I was wondering if it's something with makeSignMatrixDWLS() but I couldn't figure out how to run this. Specifically, I'm not sure what goes in the sign_gene= and cell_type_vector= variables in this function. Can we generate these variables from the Giotto existing object?

Thank you in advance for your time!

rdong08 commented 1 year ago

We got the signature genes from "Zeisel et al. Molecular architecture of the mouse nervous system. Cell". Then, the average signature gene expression was calculated for each cell type in single cell RNA-seq. The "sig_ct_exp.RData" is the cell type with average signature gene expression. This matrix could definitely generated by Giotto. You could simply follow the steps in "https://github.com/rdong08/spatialDWLS_dataset/blob/main/codes/Heart_ST_tutorial_spatialDWLS.Rmd". The "Sig_exp" is the matrix for deconvolution. What you need for the input is the single cell gene expression matrix and the cell type annotation for each cell.

sayadennis commented 1 year ago

The steps in your link worked beautifully! Thank you so much.

I was trying to follow the visualization instructions at the end of the Rmd, and noticed that the code results in an empty plot, perhaps due to the df <- data.frame() line?

I modified the code a bit and tried the below, which successfully plotted the spots but they are all black. I'm guessing color=NA might need to be changed but can't seem to find which attribute can be plugged in there. Sorry this is a bit unrelated to the created issue, but I would really appreciate your help.

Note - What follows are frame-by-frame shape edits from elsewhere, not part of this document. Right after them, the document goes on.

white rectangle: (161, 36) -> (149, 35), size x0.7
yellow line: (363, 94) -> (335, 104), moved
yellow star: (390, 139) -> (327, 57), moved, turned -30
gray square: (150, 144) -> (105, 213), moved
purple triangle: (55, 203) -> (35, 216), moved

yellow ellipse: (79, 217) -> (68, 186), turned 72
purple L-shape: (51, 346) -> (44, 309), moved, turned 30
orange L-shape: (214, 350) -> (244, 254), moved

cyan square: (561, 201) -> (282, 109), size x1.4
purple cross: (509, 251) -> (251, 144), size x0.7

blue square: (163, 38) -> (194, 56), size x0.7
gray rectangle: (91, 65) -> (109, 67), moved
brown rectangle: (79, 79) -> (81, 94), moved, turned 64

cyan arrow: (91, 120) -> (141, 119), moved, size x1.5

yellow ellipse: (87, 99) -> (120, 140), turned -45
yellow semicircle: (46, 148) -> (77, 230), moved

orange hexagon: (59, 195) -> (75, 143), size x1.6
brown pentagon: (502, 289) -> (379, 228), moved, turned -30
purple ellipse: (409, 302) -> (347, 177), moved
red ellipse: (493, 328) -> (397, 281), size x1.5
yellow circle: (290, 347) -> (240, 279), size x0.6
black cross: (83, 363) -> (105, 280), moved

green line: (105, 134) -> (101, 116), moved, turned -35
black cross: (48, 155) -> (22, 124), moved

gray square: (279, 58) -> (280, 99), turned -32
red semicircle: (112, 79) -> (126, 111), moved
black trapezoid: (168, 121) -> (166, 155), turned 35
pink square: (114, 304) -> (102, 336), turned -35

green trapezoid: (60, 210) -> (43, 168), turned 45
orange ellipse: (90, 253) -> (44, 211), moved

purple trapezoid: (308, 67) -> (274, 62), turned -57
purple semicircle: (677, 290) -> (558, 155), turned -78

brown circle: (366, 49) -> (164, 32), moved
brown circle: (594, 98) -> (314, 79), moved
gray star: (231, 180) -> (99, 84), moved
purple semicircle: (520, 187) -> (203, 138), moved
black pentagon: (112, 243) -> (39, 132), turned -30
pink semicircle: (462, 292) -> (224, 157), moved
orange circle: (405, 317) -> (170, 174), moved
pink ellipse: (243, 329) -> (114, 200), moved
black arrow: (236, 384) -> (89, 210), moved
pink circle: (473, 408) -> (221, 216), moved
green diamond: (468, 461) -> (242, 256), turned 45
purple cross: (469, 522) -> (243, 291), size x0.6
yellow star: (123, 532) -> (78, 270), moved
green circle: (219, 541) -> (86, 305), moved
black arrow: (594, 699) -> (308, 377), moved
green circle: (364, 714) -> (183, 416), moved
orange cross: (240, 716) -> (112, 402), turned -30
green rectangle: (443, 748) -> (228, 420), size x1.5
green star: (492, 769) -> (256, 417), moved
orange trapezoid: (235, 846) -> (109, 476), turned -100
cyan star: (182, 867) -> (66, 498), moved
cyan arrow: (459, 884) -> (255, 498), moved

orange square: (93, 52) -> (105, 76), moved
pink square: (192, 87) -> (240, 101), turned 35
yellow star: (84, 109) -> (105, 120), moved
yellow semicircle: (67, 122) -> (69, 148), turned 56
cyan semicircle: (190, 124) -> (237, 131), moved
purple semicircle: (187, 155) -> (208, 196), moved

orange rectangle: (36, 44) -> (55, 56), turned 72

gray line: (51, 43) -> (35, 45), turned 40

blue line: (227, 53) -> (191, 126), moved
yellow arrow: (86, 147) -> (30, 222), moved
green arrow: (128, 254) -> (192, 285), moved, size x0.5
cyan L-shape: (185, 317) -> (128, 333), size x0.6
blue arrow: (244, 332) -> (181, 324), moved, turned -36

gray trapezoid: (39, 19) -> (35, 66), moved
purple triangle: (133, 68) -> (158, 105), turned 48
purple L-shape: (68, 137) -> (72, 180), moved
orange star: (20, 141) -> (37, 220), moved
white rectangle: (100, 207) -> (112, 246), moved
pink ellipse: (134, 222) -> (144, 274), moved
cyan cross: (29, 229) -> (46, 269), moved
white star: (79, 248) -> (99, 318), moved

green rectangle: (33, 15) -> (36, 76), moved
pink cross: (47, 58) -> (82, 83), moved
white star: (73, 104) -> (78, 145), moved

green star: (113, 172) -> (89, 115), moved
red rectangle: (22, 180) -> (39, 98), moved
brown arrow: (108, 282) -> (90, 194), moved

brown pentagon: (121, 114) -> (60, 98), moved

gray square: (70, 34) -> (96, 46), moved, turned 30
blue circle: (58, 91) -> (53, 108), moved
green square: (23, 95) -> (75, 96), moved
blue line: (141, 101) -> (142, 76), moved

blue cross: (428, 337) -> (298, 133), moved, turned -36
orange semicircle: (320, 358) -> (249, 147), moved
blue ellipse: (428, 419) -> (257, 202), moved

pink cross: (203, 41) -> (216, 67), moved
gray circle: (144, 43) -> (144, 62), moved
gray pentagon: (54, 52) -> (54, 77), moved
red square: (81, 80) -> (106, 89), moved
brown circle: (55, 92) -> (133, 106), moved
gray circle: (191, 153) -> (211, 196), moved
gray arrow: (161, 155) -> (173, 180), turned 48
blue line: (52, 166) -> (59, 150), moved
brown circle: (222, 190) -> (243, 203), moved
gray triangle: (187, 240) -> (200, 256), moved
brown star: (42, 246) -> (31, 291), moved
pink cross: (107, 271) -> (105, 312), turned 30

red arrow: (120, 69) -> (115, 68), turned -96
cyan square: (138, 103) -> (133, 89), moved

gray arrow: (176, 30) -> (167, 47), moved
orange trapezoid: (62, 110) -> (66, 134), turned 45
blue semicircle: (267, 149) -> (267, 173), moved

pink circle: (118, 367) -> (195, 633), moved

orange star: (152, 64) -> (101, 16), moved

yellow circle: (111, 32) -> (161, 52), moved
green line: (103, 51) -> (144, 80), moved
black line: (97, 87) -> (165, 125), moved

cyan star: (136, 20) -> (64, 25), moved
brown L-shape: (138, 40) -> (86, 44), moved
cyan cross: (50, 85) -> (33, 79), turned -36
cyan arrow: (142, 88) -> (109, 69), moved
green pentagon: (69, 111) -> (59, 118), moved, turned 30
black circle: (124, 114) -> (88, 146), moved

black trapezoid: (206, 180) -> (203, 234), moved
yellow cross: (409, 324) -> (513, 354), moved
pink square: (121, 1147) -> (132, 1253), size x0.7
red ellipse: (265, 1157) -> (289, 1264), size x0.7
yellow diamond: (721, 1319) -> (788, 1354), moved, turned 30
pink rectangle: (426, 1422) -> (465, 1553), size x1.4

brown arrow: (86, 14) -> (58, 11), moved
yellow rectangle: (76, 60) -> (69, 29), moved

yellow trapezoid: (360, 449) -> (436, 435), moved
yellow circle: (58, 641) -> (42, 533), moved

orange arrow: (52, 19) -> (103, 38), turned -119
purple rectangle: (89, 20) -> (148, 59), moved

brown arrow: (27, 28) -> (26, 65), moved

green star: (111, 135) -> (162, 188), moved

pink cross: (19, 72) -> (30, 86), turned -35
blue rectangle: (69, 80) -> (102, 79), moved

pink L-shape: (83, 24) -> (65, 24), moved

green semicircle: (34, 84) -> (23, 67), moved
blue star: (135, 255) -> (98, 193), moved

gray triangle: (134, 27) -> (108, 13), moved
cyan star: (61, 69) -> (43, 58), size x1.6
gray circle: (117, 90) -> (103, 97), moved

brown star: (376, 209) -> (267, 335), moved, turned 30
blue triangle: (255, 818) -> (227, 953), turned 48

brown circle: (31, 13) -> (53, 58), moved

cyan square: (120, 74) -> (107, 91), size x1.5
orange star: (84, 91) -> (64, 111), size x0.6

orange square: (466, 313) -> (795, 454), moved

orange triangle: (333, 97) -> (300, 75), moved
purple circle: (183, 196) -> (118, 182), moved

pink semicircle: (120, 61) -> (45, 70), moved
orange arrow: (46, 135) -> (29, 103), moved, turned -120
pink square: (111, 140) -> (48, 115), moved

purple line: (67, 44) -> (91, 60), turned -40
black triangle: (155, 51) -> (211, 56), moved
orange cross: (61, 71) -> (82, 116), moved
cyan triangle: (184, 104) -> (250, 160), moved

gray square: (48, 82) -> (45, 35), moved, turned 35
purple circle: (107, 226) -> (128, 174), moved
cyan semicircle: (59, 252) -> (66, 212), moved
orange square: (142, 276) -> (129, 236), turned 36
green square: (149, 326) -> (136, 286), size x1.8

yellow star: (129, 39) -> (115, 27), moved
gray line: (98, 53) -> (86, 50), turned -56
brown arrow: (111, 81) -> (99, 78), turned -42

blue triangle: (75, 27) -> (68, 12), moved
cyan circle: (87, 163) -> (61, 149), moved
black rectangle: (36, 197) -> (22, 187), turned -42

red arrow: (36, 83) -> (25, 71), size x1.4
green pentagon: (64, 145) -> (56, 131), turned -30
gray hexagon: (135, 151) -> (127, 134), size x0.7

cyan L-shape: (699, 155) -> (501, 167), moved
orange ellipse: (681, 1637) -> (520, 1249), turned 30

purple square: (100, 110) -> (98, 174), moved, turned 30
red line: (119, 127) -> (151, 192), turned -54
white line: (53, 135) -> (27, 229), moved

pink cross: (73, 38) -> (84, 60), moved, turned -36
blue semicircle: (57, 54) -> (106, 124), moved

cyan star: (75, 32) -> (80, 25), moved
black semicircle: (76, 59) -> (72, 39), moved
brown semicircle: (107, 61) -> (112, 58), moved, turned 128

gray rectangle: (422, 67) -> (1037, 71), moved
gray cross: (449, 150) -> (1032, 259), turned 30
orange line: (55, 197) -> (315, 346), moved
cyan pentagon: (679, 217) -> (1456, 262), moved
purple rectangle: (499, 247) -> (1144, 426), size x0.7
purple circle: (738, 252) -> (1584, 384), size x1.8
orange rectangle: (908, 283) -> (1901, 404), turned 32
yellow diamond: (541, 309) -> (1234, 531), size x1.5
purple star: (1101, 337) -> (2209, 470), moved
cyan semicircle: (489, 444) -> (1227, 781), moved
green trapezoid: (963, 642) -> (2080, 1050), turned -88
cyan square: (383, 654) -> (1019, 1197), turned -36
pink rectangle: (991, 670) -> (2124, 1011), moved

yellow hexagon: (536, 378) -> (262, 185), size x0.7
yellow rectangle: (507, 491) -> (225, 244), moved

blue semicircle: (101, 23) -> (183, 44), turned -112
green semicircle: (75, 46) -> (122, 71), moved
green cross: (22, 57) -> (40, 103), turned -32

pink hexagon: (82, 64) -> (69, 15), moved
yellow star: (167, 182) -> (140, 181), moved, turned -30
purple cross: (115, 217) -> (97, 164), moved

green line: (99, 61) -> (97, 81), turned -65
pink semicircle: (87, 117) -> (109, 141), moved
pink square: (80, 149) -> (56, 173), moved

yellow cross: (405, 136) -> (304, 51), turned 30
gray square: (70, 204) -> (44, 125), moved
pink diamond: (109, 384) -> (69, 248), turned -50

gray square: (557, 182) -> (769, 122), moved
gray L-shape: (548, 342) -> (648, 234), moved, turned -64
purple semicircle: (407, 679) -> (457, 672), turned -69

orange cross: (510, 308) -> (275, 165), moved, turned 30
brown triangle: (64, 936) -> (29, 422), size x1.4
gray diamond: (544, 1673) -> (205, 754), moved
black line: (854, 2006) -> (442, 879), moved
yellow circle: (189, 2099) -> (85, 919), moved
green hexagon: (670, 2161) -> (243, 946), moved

plot_data <- as.data.frame(visium_brain@spatial_enrichment$DWLS)[-1]
plot_col <- colnames(plot_data)
plot_data$x <- as.numeric(as.character(visium_brain@spatial_locs$sdimx))
plot_data$y <- as.numeric(as.character(visium_brain@spatial_locs$sdimy))
min_x <- min(plot_data$x)
plot_data$radius <- 0.4
df <- plot_data  # did this instead of df <- data.frame()
p <- ggplot(df) + 
    geom_point(aes(x=x, y=y), data=plot_data) + # changed this part a bit too
    xlim(min(plot_data$x)-1, max(plot_data$x)+1) + 
    ylim(min(plot_data$y)-1, max(plot_data$y)+1)
p + geom_scatterpie(aes(x=x, y=y, r=radius), data=plot_data, cols=plot_col, color=NA, alpha=.8) + 
    geom_scatterpie_legend(plot_data$radius, x=1, y=1) + theme_classic()
rdong08 commented 1 year ago

You may need to check "plot_data" to see if this data frame is correct. The detailed usage for geom_scatterpie is located at "https://cran.r-project.org/web/packages/scatterpie/vignettes/scatterpie.html".

sayadennis commented 1 year ago

Thanks! The scatterpie vignette helped a lot with troubleshooting since I could picture what the final product should look like.

It turns out the problem was that radius=0.4 was too small and resulting in an empty-looking plot for me. Probably had to do with the scale of the coordinates.

Anyway, the problem is solved! Thank you so much Rui for your prompt response and help. We can close this issue for now.